═══ MATERIAL TO PROCESS ═══

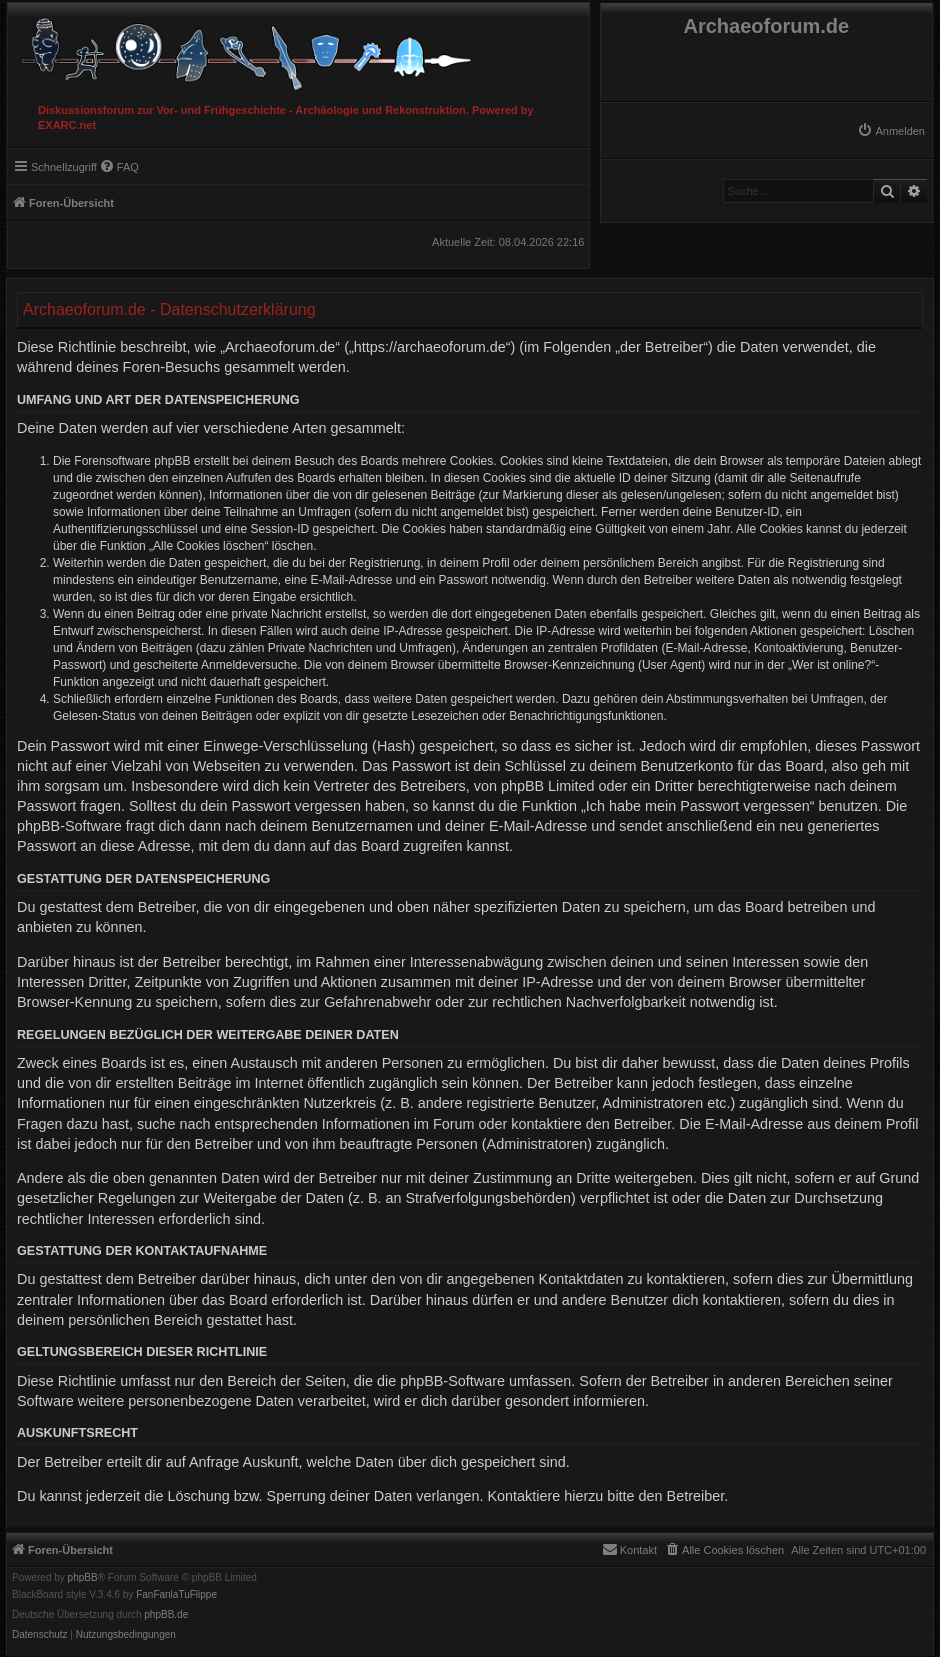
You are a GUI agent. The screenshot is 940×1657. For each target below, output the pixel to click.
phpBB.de (166, 1615)
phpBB (83, 1578)
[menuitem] (891, 131)
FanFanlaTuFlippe (176, 1595)
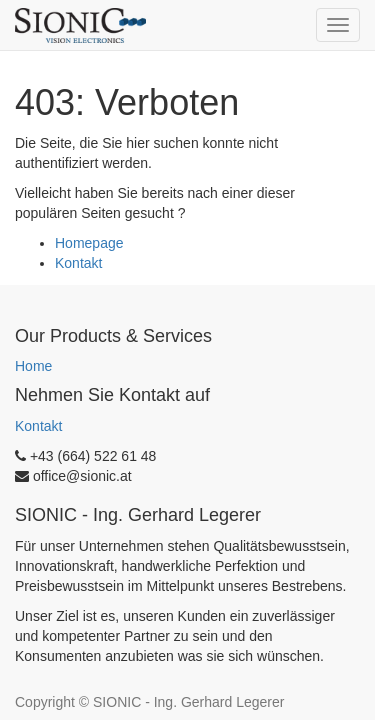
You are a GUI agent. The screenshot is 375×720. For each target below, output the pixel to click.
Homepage (89, 243)
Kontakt (78, 263)
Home (33, 366)
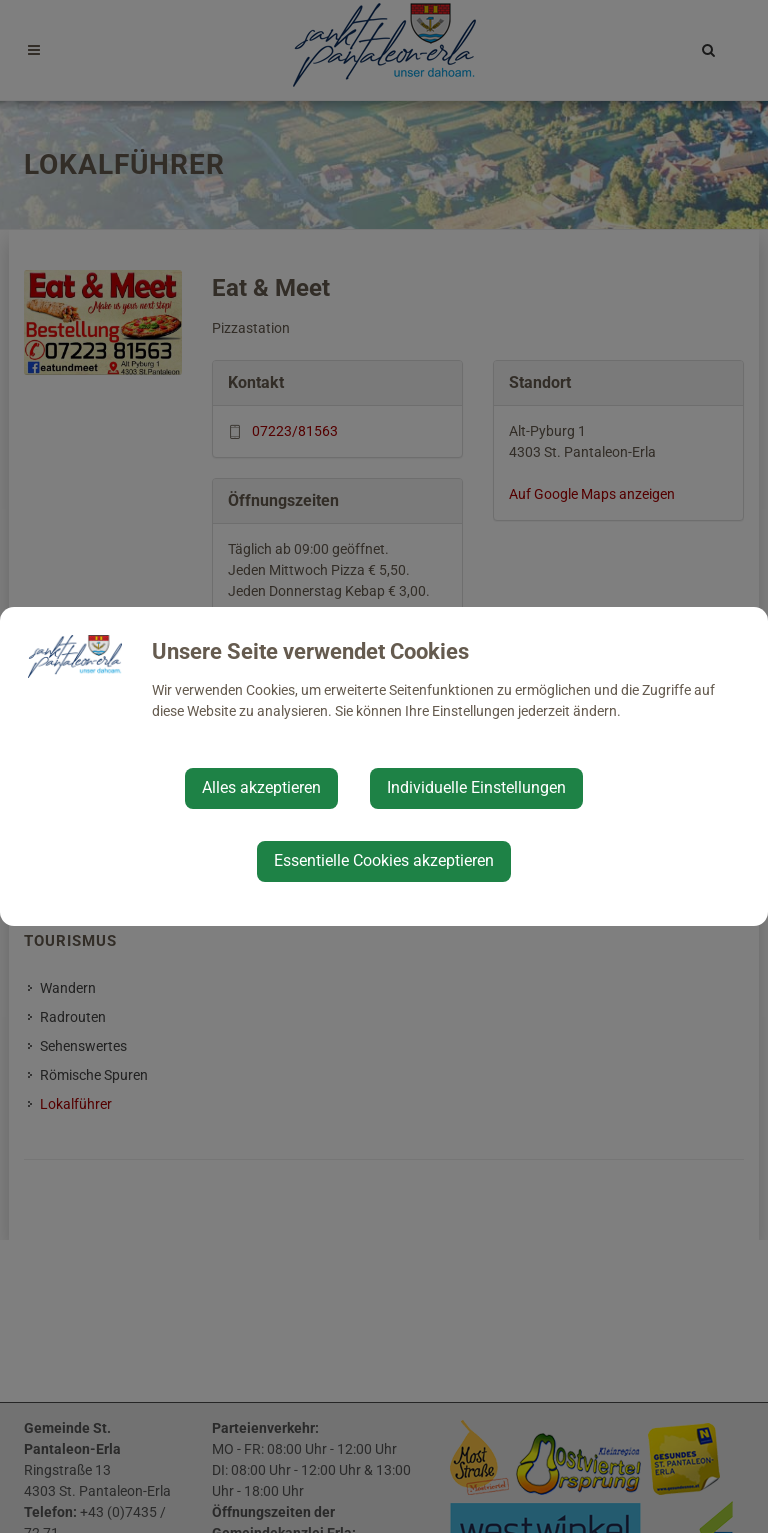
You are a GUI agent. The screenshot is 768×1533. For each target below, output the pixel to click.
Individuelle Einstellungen (476, 787)
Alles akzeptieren (261, 787)
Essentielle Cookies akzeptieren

═══

■ **REQUIREMENT**
Show, from the entries above, every line that includes the string "each".

■ **WRITTEN ANSWER**
You are a GUI agent. The screenshot is 940×1657. For each target below, output the pixel to click.
You are a GUI agent. The screenshot is 375×720. For each target below, output the pixel to click.
You are a GUI agent. The screenshot is 768×1533. For each target below, output the pixel to click.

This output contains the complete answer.